Les États-Unis et l'Arabie saoudite soutinrent la JUI, l'aidèrent à financer ses
usines à talibans et favorisèrent leur entrée en Afghanistan pour y mener une
guerre de conquête, dès l'automne 1994.
Le 27 septembre 1996, les talibans prirent Kaboul. En arrivant dans la capitale
afghane, ils se précipitèrent dans un bâtiment placé sous contrôle de l'ONU pour
se saisir de l'ancien président communiste, Najibullah, le torturèrent, puis
l'attachèrent au pare-chocs d'une voiture pour le traîner dans la ville avant de
le pendre à un réverbère.
Rétablir l'ordre
Après s'être rendus maîtres de la ville, les talibans appliquent aussitôt leur
conception de la Charia, la loi islamique.
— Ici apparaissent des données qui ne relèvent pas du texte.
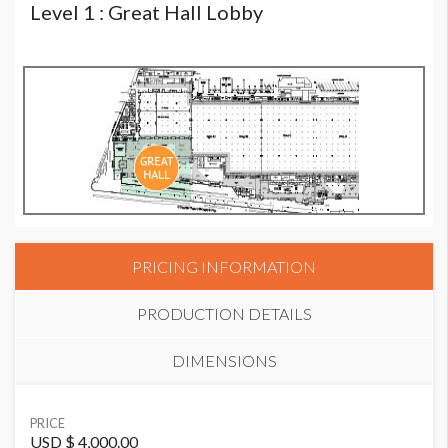
Level 1 : Great Hall Lobby
PRICING INFORMATION
PRODUCTION DETAILS
DIMENSIONS
SUGGESTED MATERIAL
PRICE
Fabric Column Wrap
USD $ 4,000.00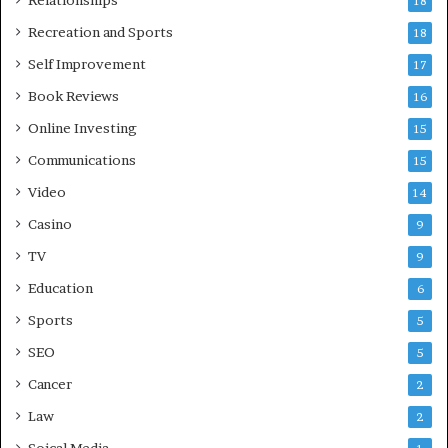
Relationships
18
Recreation and Sports
18
Self Improvement
17
Book Reviews
16
Online Investing
15
Communications
15
Video
14
Casino
9
TV
9
Education
6
Sports
5
SEO
5
Cancer
2
Law
2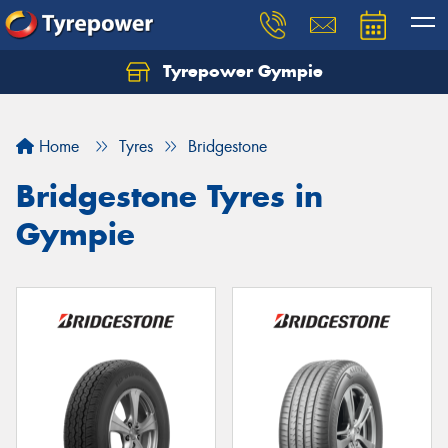
Tyrepower Gympie
Home
Tyres
Bridgestone
Bridgestone Tyres in
Gympie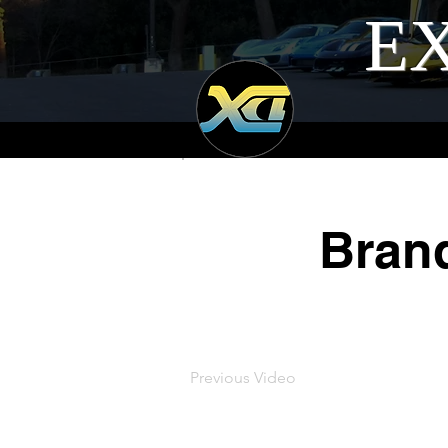
EX
Bran
Previous Video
Des dizaines d'amputations sont
pratiquées, les femmes souvent bastonnées à mort lorsqu'elles laissent entrevoir
un peu de leur chevelure. Le travail leur est interdit, ce qui implique que les
40.000 veuves de Kaboul sont réduites à la mendicité.
Deux jours après la prise de la capitale afghane, l'émissaire des Nations unies
pour l'Afghanistan, Robert Hole, engage aussitôt le dialogue avec les nouveaux
maîtres de Kaboul ne voyant "aucune objection" à ce que les talibans appliquent
la Charia, à condition qu'"ils rétablissent rapidement l'ordre".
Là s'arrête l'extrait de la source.